Tools like Snowflake have revolutionized access to data. With just a few clicks and a basic understanding of SQL, almost anyone can retrieve and manipulate data. No installation, no scaling problems, pay-per-compute—it just works and makes sense. This fuels innovation, scalability, and velocity in an organization, but it also introduces a new type of complexity and drives up data management costs.
Optimizing Snowflake for cost and performance stands as a critical, yet complex, task. Balancing fast, reliable data delivery against cost-effective resource utilization requires deep technical expertise—from data modeling and partitioning to workload management. The days when a dedicated database administrator (DBA) would handle these challenges is long gone. Today's data leaders are left to grapple with both the technical aspects of data management and the strategic integration of these technologies into broader business objectives.

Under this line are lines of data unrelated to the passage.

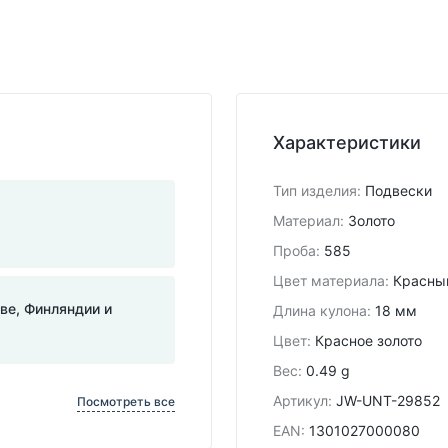
Характеристики
Тип изделия
:
Подвески
Материал
:
Золото
Проба
:
585
Цвет материала
:
Красны
тве, Финляндии и
Длина кулона
:
18 мм
Цвет
:
Красное золото
Вес
:
0.49 g
Артикул
:
JW-UNT-29852
Посмотреть все
EAN
:
1301027000080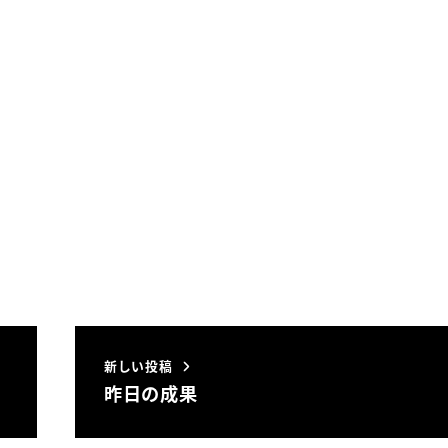
新しい投稿
昨日の成果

Given this skill gap, some companies turn to cost observability dashboards (which in reality only add to the cognitive load). Some have unfortunately normalized the escalating complexity and cost as just "part of doing business."

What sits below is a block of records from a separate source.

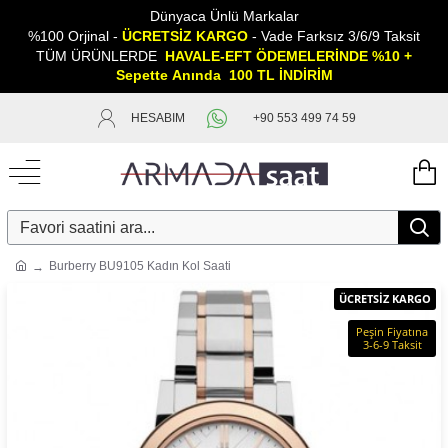
Dünyaca Ünlü Markalar
%100 Orjinal -
ÜCRETSİZ KARGO
- Vade Farksız 3/6/9 Taksit
TÜM ÜRÜNLERDE
HAVALE-EFT ÖDEMELERİNDE %10 +
Sepette
A
nında 100 TL İNDİRİM
HESABIM
+90 553 499 74 59
Burberry BU9105 Kadın Kol Saati
ÜCRETSİZ KARGO
Peşin Fiyatına
3-6-9 Taksit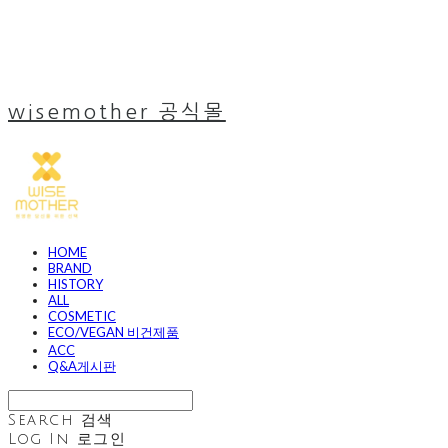
wisemother 공식몰
HOME
BRAND
HISTORY
ALL
COSMETIC
ECO/VEGAN 비건제품
ACC
Q&A게시판
Search
검색
Log In
로그인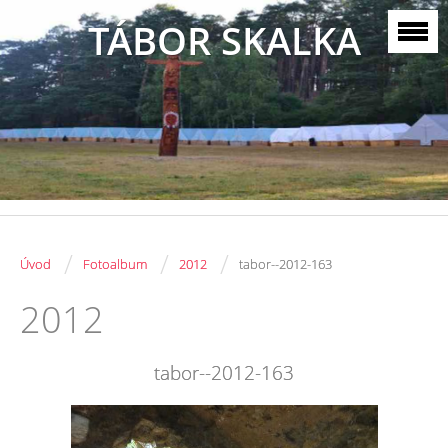
TÁBOR SKALKA
/
/
/
Úvod
Fotoalbum
2012
tabor--2012-163
2012
tabor--2012-163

The challenge of balancing cost, performance, and accessibility
Why is optimizing Snowflake so difficult? It involves juggling multiple priorities: cost, performance, and accessibility. These challenges are compounded by the complexity of today’s cloud data environments, where hundreds of users may run queries across numerous warehouses from multiple tools. Traditional cost tracking tools, often no more than sophisticated dashboards, frequently fail to provide actionable insights, especially at scale.

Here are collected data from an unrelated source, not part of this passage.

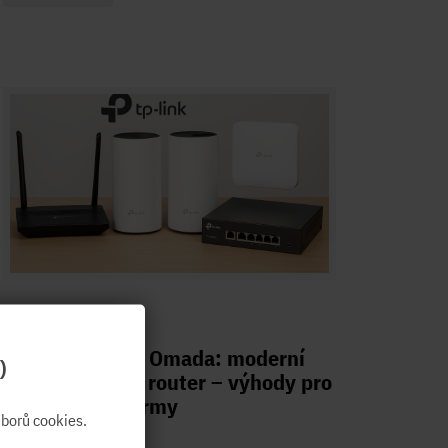
15.10.2025
TP-Link Deco a Omada: moderní
)
řešení vs levný router – výhody pro
domácnosti i firmy
borů cookies.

Organizational complexity adds another layer of difficulty. Different teams within a company—data engineering focusing on query performance and data quality, finance on costs, and business intelligence on dashboard integrity—often have competing and conflicting priorities. Without a clear strategy for optimization, these divergent goals can lead to suboptimal resource usage and wasteful spending.
Plus, optimization decisions almost always involve trade-offs. How much latency might you introduce for downstream teams by reconfiguring settings like max clusters (on a multi-cluster warehouse)? Is enabling query acceleration worth the extra cost? What's the right balance between cost savings and performance impact? To make a good decision, data leaders need a clear-eyed view of the downstream effects, something that is lacking in traditional tools.
Obvious optimizations
Luckily despite these challenges, there are clear-cut opportunities for optimization within Snowflake environments that can yield immediate benefits. Here are a few:
Adjusting auto-suspend settings to some relatively low value (1-5 minutes, depending on the type of workloads and downstream application sensitivity to latency) has immense cost impact, especially on low-utilized warehouses
Consolidating underutilized warehouses to improve efficiency
Setting up resource monitors to alert you to overspending, flag highly-inefficient queries, and avoid remote spillage
Right-sizing warehouses during periods of low activity
These are all straightforward strategies that can significantly enhance efficiency. While these quick fixes offer immediate savings, to achieve ongoing data optimization, practitioners must delve deeper into the intricacies of data operations to uncover less obvious inefficiencies. This requires more sophisticated analysis than the standard dashboard can provide.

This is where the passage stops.